|Image from screen capture of BBC One's The Paradise|
I've recently fallen in love with a new BBC One period drama. It's based on "The Ladies' Paradise" (Original title: Au bonheur des dames ) by Emile Zola. I'll readily admit I have NOT read the book, but I did just order the Kindle edition in English and look forward to reading it. I don't even care if the period drama was nothing like the book, that's how good the series was. (I fully believe in license to make dramas or films that respect the books but take liberties that do not totally destroy the original work, so maybe that helps.)
The Paradise is an eight part period drama, I'm not for certain when PBS Masterpiece will run it in the US, but it was great. I think I need to re-watch it from beginning to end to ensure I caught everything that happened, as I tended to watch this when my husband was asleep in bed snoring, or when children were in the middle of coming in and going out after nap time. I did not have the benefit of subtitles, so I did miss a small bit of dialogue after trying over and over again to hear a bit I missed. The cast is absolutely stellar. The producers could not have done better. (The DVD is coming out on December 3rd on Amazon.co.uk!!!)
The Paradise began airing on BBC One on 25 September 2012. They ran one episode each week for the last eight weeks. I am rather pleased to hear that there has been an order for a second Series (Season for the Americans) - as the first ended abruptly with no real answer on how we will move forward (Miss Glendenning or Miss Lovett? Oh Moray!! Make up your mind finally!)
The basic premise of the story is about Miss Denise Lovett becoming an orphan and having two siblings she has to take care of. She moves to the North of England with her Uncle, Edmund Lovett, in hopes that he will have a job for her at his Dressmaker's shop. Things don't quite work out that way, when she finds out about the new department store called "The Paradise" that moved in right across the street. (They did an absolutely wonderful job with their reproductions, antiques and making the shops look well stocked. You can read about that here.)
Long story short, she gets a job at The Paradise, hired by the widower Mr. Moray. As the story progresses, we learn about the loss of his wife, his dalliance (as was pretty usual in those times) with Clara (and finding out she has a daughter in the Orphanage that she pays rent on), Moray's girlfriend and later fiance Miss Glendenning, the conniving Mr. Jonas and his back story with the former Mrs. Moray, Arthur - a child who was born in The Paradise (we still do not know his complete story), and what in the world is Lord Glendenning going to do once he finds out what Moray is up to.
There is some language (PG probably?

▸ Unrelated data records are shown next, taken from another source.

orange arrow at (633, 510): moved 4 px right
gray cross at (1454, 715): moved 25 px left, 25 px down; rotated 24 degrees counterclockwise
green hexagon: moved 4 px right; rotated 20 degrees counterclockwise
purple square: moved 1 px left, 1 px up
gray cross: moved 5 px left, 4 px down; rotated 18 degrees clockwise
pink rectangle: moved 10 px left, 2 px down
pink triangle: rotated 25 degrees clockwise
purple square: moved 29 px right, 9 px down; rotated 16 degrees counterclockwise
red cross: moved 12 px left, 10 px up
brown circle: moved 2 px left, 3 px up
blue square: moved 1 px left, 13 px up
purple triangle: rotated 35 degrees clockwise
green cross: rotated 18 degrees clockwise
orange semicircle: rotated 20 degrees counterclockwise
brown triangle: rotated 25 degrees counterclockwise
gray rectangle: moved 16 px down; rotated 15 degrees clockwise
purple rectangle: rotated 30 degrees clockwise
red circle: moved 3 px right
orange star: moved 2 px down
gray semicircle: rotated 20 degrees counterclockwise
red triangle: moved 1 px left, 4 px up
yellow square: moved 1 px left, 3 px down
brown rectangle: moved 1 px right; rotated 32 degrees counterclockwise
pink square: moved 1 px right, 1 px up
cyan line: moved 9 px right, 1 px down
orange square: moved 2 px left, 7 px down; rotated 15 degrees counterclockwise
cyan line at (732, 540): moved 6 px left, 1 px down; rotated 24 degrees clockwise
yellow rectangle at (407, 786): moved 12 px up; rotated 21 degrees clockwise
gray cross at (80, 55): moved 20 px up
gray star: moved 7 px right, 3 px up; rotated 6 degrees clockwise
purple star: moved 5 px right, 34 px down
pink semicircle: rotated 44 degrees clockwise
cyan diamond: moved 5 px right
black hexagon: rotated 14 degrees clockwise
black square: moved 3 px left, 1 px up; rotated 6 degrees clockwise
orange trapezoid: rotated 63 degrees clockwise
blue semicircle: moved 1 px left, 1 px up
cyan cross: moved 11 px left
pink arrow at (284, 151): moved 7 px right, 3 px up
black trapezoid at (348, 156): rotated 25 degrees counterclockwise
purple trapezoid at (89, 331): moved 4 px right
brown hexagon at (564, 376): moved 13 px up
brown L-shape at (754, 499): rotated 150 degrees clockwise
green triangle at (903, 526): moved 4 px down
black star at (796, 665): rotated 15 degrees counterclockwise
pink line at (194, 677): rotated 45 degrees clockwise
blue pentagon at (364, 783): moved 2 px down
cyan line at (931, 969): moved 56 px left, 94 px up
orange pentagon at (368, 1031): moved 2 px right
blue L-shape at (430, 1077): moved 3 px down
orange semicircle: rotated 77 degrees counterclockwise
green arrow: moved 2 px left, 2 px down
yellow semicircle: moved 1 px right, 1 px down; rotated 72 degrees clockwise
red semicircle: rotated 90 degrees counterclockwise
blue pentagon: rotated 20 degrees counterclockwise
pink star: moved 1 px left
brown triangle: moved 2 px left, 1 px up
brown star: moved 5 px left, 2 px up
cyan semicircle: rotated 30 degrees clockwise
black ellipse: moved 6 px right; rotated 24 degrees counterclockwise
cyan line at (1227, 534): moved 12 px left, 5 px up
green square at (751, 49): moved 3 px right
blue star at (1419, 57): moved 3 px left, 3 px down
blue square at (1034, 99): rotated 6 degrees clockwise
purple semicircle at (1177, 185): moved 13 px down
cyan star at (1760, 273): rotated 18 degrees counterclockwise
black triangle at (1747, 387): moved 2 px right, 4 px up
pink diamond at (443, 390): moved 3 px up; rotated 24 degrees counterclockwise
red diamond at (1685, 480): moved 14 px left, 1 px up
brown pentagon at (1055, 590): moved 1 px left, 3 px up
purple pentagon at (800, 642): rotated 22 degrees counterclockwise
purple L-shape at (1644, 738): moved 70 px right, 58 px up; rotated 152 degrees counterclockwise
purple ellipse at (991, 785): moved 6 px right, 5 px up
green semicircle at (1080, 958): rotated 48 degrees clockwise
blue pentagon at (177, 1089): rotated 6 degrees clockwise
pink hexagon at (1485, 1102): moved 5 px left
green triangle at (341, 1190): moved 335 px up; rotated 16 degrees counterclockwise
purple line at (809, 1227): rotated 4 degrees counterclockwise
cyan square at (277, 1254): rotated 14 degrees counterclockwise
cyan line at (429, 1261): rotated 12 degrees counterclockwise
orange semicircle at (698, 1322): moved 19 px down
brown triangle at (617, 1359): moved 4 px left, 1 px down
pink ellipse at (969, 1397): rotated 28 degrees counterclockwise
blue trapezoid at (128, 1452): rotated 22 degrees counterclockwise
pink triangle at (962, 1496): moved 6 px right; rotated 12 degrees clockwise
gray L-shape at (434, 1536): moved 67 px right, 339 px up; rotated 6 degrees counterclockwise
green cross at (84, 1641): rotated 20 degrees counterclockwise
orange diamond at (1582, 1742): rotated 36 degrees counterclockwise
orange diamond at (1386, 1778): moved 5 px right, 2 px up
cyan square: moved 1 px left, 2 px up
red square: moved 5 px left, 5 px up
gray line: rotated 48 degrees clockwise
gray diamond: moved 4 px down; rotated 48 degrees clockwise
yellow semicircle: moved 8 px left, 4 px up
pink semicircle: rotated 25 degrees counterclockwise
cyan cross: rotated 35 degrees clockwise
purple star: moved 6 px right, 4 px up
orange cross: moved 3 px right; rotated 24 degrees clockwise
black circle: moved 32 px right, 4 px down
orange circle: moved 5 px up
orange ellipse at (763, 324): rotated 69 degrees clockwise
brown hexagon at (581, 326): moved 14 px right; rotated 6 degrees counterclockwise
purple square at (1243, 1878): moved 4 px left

I'm not such a good gauge at this with having learned the EU policies - I'd say it's 6+ on most episodes and 12+ on a couple others), talk about an illicit relationship, and there was some insinuation that Moray and Glendenning had some relations together after becoming engaged. - Again, very typical for that time-frame. (It was mostly off screen.) I'm not excusing it or making it "ok" at all - I'm just stating a fact.
The bulk of the story centers on the shops across from The Paradise, the department store itself, the workers in the shop and how they lived, and the inner workings of the changing classes of England at the time.
I really like that the characters of Denise and Catherine are so very strong women. I love that Miss Audrey softens and tells her story a bit, and why she never married. (I do wonder if she ever will by story's end?) I feel very much for Clara, and for her daughter. I think I may have cried several times in the episode where we learned her back story.
I am afraid I'm sharing a bit too much hear so I better shut up... I don't normally get to talk about "my shows" with anyone else.
If you loved period dramas such as Upstairs-Downstairs, Downton Abbey, or PBS "Reality TV" productions such as 1900 House, 1940s House, The Edwardian Country House, Regency House Party (I really loved this one being an Austen fan myself), Frontier House, Colonial House and Texas Ranch House -- you may like The Paradise.
Next period drama on my list - Downton Abbey. I've had it in my queue for a while, and I'm certainly interested to see how things play out, considering many of my online and "IRL" (in real life) friends have enjoyed the series. I've kept tabs on things and series three is due out very soon.
Are there any Period Dramas you particularly enjoy watching?